Friday, February 22, 2008

Bad Science

I really enjoy Ben Goldacre's thoughts on the medical profession and the state of contemporary health science. His latest article is good as usual. To me, a terrible part of health care is becoming aware of the worst of life in poignant, unique ways. People will always be sufferring and dying while health science attempts to police itself, albeit inefficiently, through IRBs and ethics committees. I think that will always be unavoidable, and as painful as it is for me to admit, I don't think that abnegates the need for detailed, time consuming ethical review. Of course, I don't really think that Ben is espousing that either. His article almost indignantly points out that these committees lack any sense of circumspection, which is now a characteristic fault of the medical community as a whole and doctors in particular.
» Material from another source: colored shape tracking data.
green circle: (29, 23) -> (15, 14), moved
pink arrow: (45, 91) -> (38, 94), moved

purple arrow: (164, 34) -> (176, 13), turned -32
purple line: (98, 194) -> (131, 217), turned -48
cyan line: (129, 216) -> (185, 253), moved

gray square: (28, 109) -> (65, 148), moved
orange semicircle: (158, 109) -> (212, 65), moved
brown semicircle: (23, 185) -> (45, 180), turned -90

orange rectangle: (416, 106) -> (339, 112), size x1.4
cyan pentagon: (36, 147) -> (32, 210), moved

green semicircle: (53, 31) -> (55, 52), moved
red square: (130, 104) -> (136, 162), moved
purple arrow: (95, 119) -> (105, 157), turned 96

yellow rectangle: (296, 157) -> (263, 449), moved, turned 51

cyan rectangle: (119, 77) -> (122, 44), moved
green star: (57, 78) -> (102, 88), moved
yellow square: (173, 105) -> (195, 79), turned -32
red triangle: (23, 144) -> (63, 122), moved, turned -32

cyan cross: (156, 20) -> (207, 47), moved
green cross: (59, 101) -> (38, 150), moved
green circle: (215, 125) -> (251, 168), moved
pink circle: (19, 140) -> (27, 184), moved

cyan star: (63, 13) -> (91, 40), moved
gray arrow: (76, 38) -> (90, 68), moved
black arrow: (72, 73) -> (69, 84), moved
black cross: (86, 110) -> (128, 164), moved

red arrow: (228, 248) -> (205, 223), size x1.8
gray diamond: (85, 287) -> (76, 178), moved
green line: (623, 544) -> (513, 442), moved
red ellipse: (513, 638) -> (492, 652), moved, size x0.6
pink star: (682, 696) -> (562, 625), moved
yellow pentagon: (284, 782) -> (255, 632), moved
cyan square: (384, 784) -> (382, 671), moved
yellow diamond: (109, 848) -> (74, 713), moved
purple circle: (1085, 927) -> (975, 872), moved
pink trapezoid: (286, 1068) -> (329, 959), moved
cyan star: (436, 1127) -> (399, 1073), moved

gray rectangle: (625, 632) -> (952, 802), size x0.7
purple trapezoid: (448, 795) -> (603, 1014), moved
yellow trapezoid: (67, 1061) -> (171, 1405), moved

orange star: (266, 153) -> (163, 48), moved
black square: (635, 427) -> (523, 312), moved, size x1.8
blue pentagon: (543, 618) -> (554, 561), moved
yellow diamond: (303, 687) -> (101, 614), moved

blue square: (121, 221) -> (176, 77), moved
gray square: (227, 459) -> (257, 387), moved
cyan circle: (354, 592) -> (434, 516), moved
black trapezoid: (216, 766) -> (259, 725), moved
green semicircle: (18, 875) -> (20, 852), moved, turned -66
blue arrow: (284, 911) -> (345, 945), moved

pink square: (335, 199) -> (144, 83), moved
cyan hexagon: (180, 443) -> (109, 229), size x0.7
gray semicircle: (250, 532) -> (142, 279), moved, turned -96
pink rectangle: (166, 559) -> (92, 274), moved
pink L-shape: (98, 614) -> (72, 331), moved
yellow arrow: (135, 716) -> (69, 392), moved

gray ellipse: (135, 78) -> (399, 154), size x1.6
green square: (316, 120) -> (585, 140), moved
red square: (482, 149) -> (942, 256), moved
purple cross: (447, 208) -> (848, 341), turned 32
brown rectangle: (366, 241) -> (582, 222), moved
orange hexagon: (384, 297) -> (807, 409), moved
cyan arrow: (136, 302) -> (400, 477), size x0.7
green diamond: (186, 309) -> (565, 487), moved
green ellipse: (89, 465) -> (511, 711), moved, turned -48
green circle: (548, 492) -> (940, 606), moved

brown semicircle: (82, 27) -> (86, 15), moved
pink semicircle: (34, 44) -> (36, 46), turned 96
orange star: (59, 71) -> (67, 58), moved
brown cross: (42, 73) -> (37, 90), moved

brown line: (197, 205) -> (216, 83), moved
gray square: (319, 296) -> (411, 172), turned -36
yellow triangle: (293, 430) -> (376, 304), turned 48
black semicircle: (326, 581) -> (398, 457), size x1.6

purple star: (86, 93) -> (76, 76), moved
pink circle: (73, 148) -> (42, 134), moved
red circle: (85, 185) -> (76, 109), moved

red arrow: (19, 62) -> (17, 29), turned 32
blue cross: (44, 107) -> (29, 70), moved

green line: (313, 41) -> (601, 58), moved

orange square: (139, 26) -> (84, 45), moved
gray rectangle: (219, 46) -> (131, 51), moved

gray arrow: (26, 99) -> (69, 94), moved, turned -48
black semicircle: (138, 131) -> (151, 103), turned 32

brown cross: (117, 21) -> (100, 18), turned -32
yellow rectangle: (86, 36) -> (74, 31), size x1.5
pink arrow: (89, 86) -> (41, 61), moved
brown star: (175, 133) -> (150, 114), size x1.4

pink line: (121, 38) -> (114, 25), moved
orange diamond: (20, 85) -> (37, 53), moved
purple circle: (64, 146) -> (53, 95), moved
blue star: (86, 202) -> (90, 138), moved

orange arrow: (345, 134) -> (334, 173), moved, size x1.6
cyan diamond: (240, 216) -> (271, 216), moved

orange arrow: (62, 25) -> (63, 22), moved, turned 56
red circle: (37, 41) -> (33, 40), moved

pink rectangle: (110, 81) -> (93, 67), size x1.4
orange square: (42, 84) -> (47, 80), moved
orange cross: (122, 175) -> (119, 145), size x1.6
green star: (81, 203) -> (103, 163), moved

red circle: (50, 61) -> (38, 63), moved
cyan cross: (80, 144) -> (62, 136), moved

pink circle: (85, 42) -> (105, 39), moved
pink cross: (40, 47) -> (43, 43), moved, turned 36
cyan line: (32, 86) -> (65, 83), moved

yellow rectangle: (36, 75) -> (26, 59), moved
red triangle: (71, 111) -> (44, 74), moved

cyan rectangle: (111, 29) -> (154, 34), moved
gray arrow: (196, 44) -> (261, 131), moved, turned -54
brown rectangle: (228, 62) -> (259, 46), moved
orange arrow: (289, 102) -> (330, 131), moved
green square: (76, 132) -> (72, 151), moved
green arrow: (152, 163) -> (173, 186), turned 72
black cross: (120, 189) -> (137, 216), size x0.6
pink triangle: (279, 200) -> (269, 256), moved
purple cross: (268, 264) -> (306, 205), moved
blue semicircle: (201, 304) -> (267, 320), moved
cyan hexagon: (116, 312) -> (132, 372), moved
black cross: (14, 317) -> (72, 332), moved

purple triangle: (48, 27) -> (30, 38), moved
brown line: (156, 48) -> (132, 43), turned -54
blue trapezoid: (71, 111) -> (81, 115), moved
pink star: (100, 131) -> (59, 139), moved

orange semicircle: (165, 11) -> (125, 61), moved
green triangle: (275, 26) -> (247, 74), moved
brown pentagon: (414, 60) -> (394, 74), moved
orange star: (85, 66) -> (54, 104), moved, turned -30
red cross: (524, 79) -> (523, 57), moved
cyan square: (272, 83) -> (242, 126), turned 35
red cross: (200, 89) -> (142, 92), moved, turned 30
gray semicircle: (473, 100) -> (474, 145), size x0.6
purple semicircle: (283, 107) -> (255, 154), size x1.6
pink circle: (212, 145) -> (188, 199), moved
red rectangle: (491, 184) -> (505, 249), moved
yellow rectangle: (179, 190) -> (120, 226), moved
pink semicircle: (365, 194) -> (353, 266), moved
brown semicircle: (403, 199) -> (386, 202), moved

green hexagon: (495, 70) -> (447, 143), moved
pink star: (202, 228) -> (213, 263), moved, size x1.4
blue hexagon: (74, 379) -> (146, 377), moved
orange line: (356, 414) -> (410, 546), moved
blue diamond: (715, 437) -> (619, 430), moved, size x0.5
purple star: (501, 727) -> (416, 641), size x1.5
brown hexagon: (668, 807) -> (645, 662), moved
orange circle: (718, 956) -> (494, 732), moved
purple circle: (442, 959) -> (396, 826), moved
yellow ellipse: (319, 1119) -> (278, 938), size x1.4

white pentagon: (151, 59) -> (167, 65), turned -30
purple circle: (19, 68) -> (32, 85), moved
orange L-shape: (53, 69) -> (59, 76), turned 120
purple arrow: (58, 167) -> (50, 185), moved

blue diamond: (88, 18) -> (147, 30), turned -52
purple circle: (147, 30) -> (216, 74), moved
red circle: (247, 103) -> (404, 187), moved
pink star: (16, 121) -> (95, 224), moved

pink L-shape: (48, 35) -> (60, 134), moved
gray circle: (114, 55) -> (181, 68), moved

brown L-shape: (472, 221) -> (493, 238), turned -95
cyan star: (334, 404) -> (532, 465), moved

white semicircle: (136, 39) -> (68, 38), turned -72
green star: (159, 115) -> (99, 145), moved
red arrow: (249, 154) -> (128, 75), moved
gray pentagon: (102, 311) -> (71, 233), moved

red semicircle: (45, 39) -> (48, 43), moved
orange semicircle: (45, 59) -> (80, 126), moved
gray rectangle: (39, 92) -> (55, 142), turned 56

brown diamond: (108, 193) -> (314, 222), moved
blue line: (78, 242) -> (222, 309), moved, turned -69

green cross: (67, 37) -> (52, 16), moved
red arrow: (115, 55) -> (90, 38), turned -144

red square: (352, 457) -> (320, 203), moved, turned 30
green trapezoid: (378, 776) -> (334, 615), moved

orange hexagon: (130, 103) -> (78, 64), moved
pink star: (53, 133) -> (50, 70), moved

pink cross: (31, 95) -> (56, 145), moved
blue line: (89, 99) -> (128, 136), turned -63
He's right to be almost indignant.

The thing that is truly unfortuate is the need for an outside policing agency to begin with. Tuskegee is a badge of shame that every American physician must rightly wear on their faux-pristine white coats. We like to believe that the medical experiments conducted in WWII concentration camps are so far beyond our pale as Americans, as modern humans, but Tuskegee ended only 36 years ago. 36. Obviously, no doctor or scientist, and these are often vehement humanists, is beyond any misuse of scientific knowledge though the classical mantra is, ironically, "first do no harm." Hippocrates prophesizes straight to us as discovers of natural law, coining an oath he knew would be necessary as knowledge grew under the feet of a humankind historically inept if not pernicious in its application of technology. Perhaps the first step along the slippery slope is the arbitrainess that takes account of no history and assumes the sins of the father can't be revisited by his very own sons and daughters.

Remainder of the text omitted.